** Input for this task follows **

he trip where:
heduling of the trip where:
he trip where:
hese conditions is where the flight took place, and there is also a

** End of Input for this task **
** Input for this task follows **

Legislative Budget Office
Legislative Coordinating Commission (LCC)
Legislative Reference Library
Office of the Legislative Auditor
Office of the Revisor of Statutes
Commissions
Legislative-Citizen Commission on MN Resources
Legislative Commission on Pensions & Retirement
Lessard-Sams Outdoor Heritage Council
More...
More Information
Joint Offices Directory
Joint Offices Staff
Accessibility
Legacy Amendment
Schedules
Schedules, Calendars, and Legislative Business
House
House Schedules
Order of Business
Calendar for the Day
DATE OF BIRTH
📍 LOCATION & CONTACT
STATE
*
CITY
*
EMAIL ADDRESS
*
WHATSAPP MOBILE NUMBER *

** End of Input for this task **
** Input for this task follows **

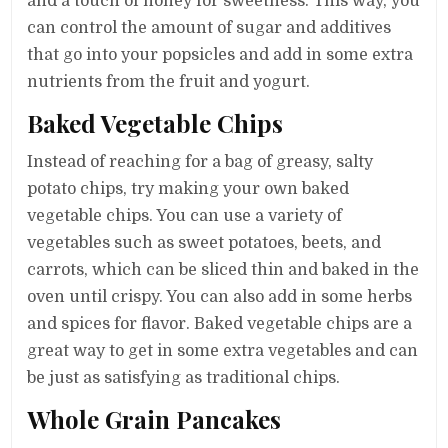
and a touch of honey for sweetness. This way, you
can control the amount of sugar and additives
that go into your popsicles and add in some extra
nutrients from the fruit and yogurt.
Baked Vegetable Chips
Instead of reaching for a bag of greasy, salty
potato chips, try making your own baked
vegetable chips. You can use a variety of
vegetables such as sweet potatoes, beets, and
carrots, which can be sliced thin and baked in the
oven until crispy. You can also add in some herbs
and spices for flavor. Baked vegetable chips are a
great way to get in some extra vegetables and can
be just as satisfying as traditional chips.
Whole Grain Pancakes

** End of Input for this task **

= Instructions to follow =
In the entries above, find the line with "vegetable chips. You can use a variety of" and the line with "Whole Grain Pancakes", then set down exactly those two and every line between them, nothing else.

= Answer to the exercise =
vegetable chips. You can use a variety of
vegetables such as sweet potatoes, beets, and
carrots, which can be sliced thin and baked in the
oven until crispy. You can also add in some herbs
and spices for flavor. Baked vegetable chips are a
great way to get in some extra vegetables and can
be just as satisfying as traditional chips.
Whole Grain Pancakes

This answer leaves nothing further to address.